Mark (Josh Ethier) and Seth (Graham Skipper) are hanging out with their girls, pondering strange goings-on in the woods surrounding their hometown, when mysterious sounds indicate they might be closer to the weird action than they'd like. These opening scenes slowly build tension; if we're not fully invested in their characters yet, we're still able to buy into the notion that whatever's happening above their home, they probably shouldn't check it out.
Mark steps into the darkness with a gun, but ends up howling like Donald Sutherland in Invasion of the Body Snatchers (a movie with which Almost Human shares plenty of DNA) as a blue light takes him away. Meanwhile, Seth ends up with some nasty nosebleeds, and everything pretty much goes to hell for everyone else until Mark reappears in the woods two years later, naked and covered in slime.
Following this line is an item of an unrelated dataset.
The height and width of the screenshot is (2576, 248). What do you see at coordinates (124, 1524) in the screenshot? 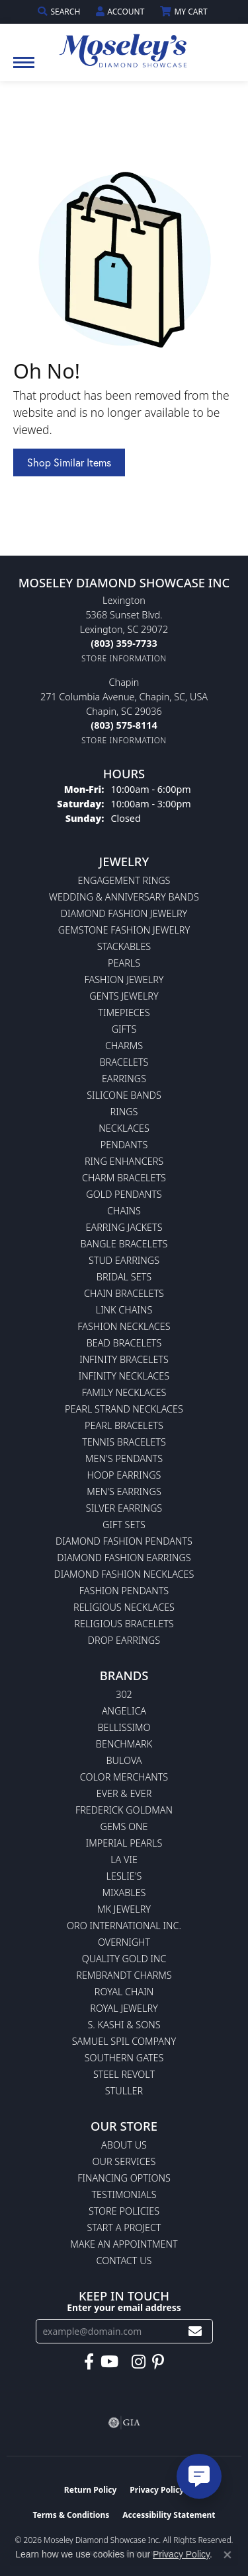 I see `Gift Sets [menuitem]` at bounding box center [124, 1524].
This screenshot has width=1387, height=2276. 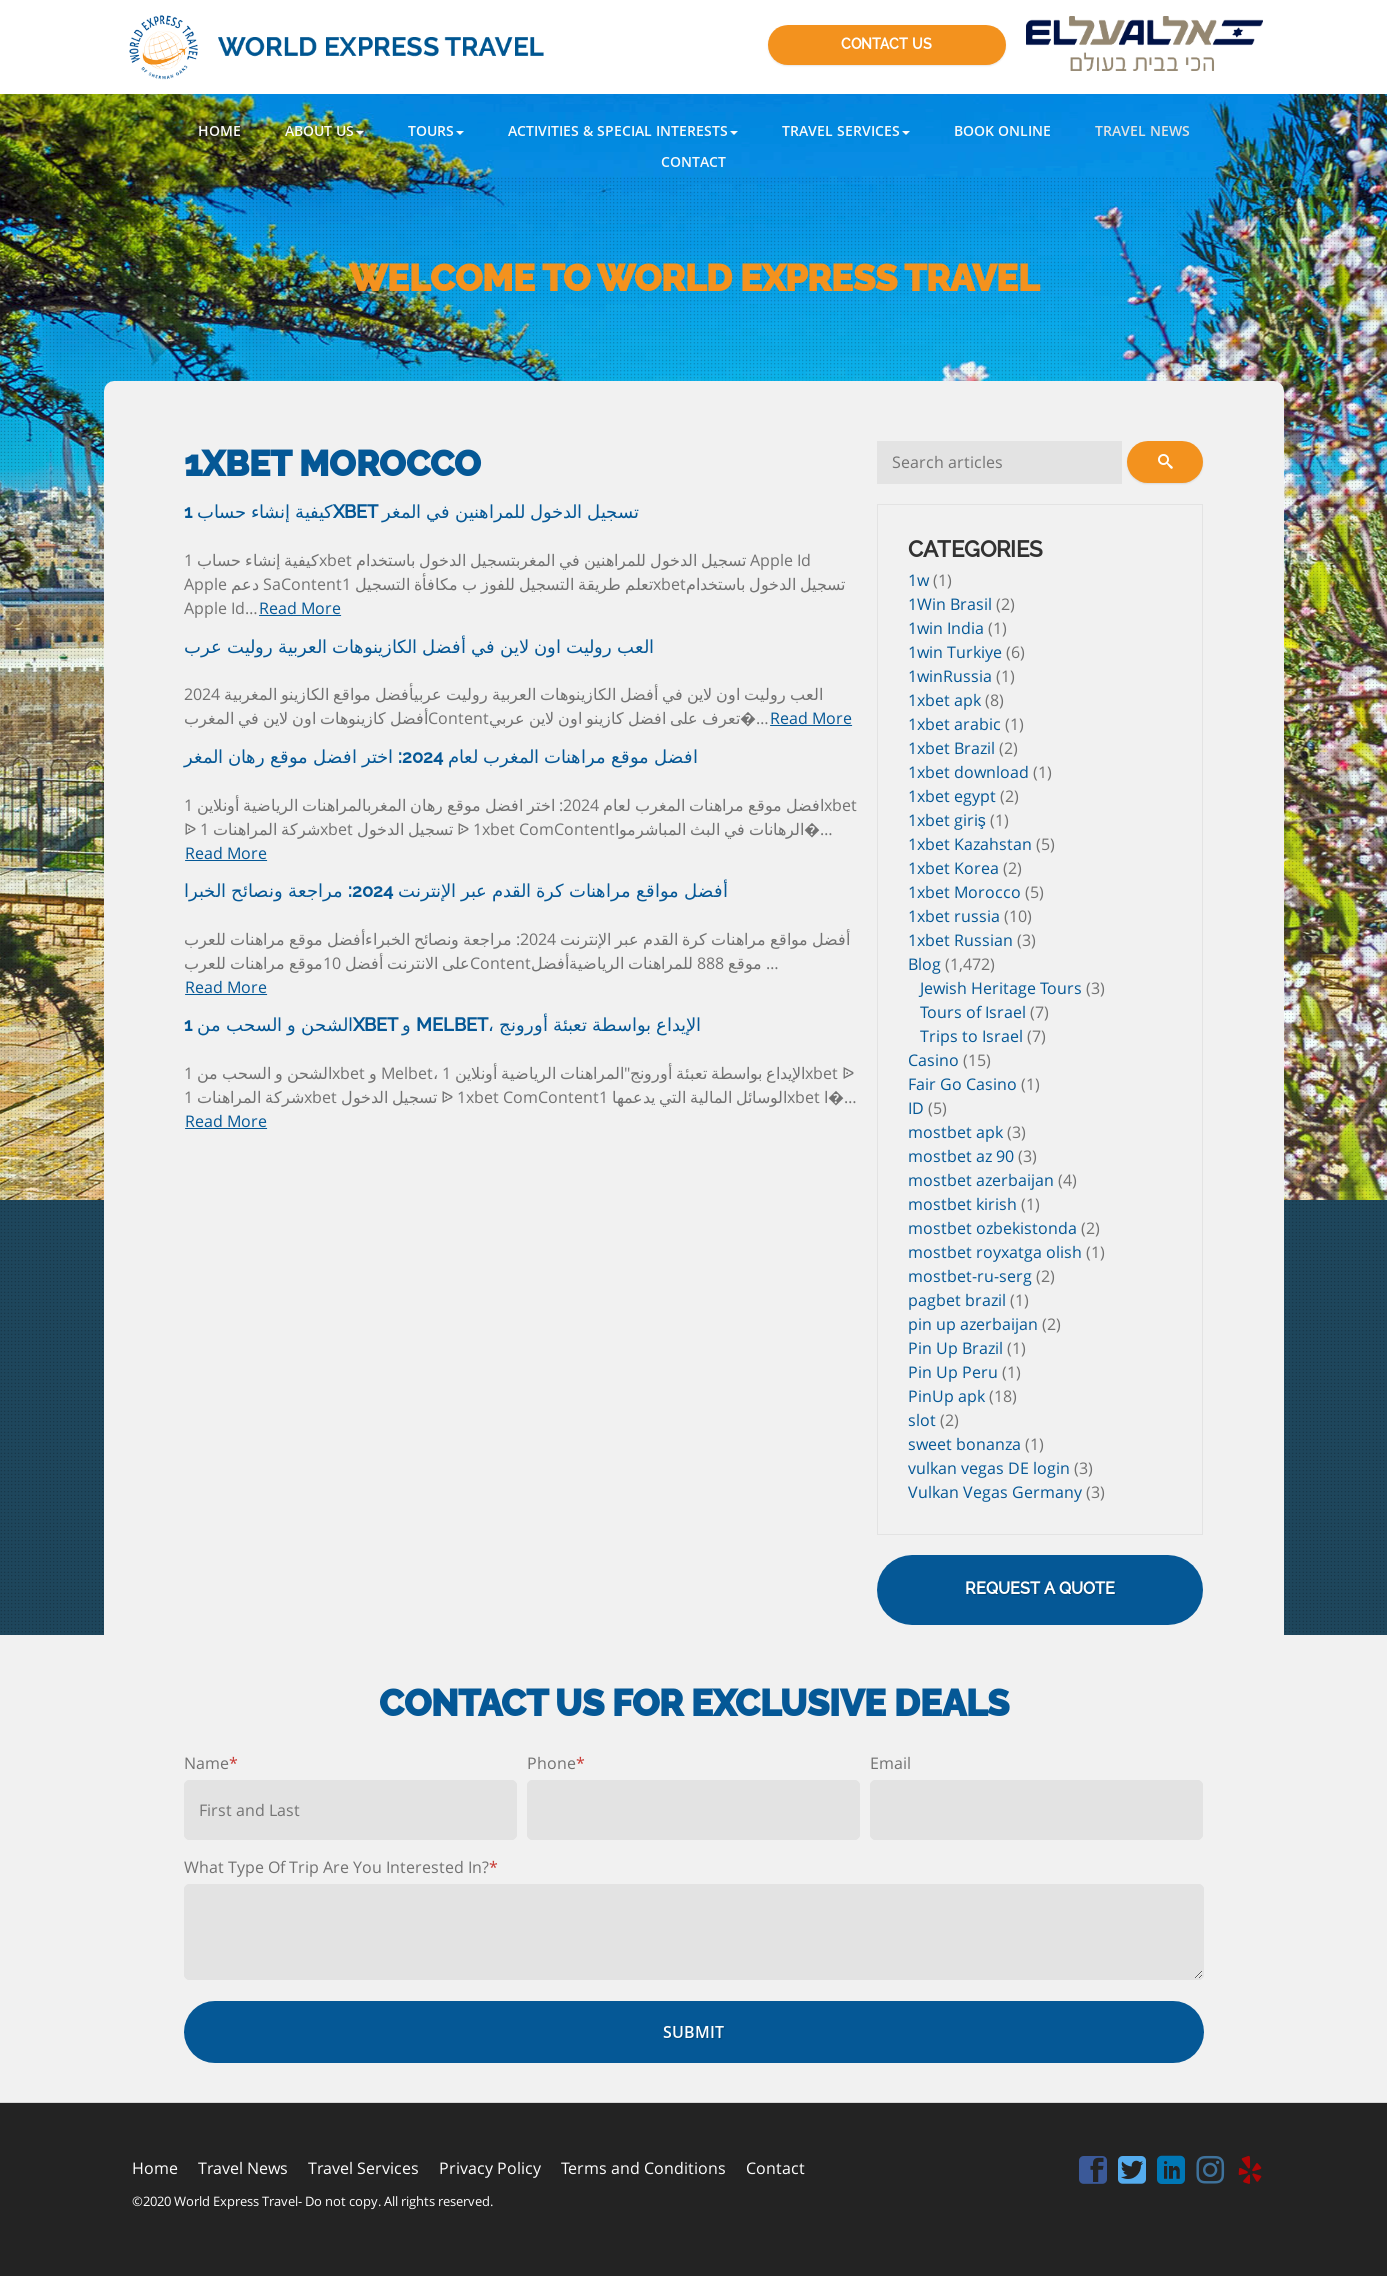 I want to click on sweet bonanza, so click(x=964, y=1444).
You can bet Mark isn't bringing peace and love from the great beyond, but is he bringing the goods, or will his desire to make new friends get muddled up by lackluster acting and craziness that just doesn't go far enough? It's kind-of the latter, at least in the short run, and sadly that which keeps Almost Human from really taking of are the performances from the two leads, who inject their performances with just the tiniest amount of Gilmore Girls attitude. Seth and ex-girlfriend Jen (Vanessa Leigh) have been through a lot, which they try to show while somehow maintaining the slightest bit of remove from their characters. It's a bump in the wallpaper - as it were - that telegraphs in obvious fashion.
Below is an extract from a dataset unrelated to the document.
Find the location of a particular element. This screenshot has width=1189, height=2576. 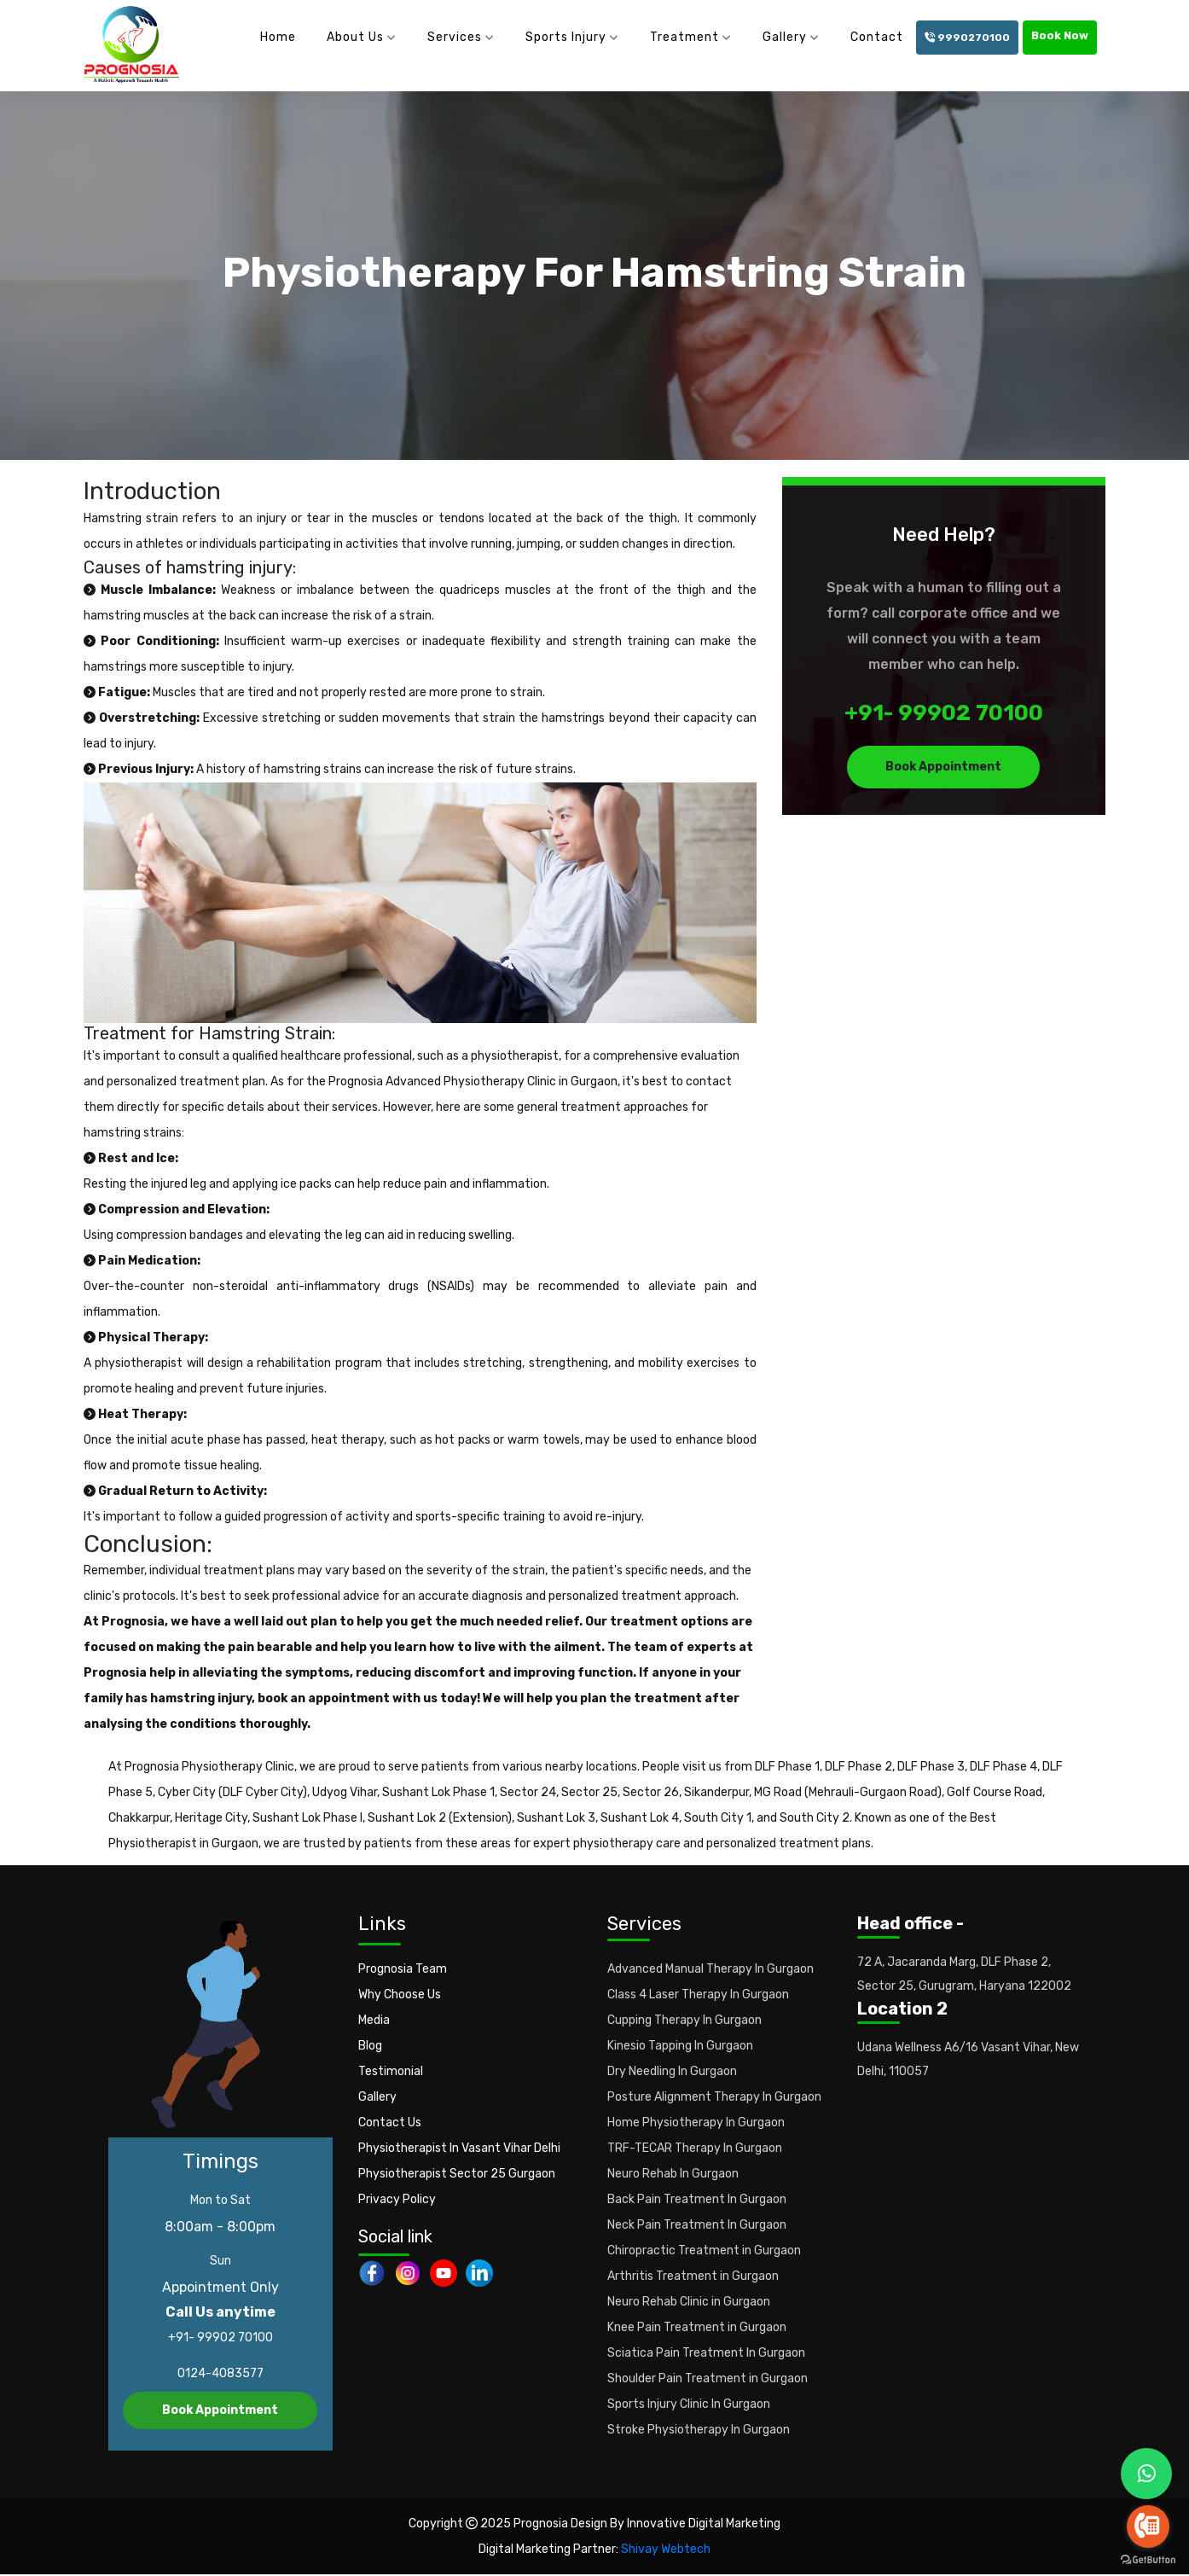 Knee Pain Treatment in Gurgaon is located at coordinates (696, 2328).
With a short run-time, (71 minutes) and ultimately a pretty nihilistic attitude, Almost Human does indeed strive for the grim charms of old-school horror. Splashy kill scenes that rely on practical effects work well, and had me wishing for the violence to really go over the top. Luckily, things pick up in the third act, with naked and headless tentacle activity, and some nice skull crushing. That's when gorehounds will really start to drool, and the move comes to a screeching halt. Maybe, as in some of those classic low-budget horrors, the producers simply ran out of money. Damn, just when it was getting really good! (Stick around after the credits for the obligatory "evil never dies" tag ending.) Rent It.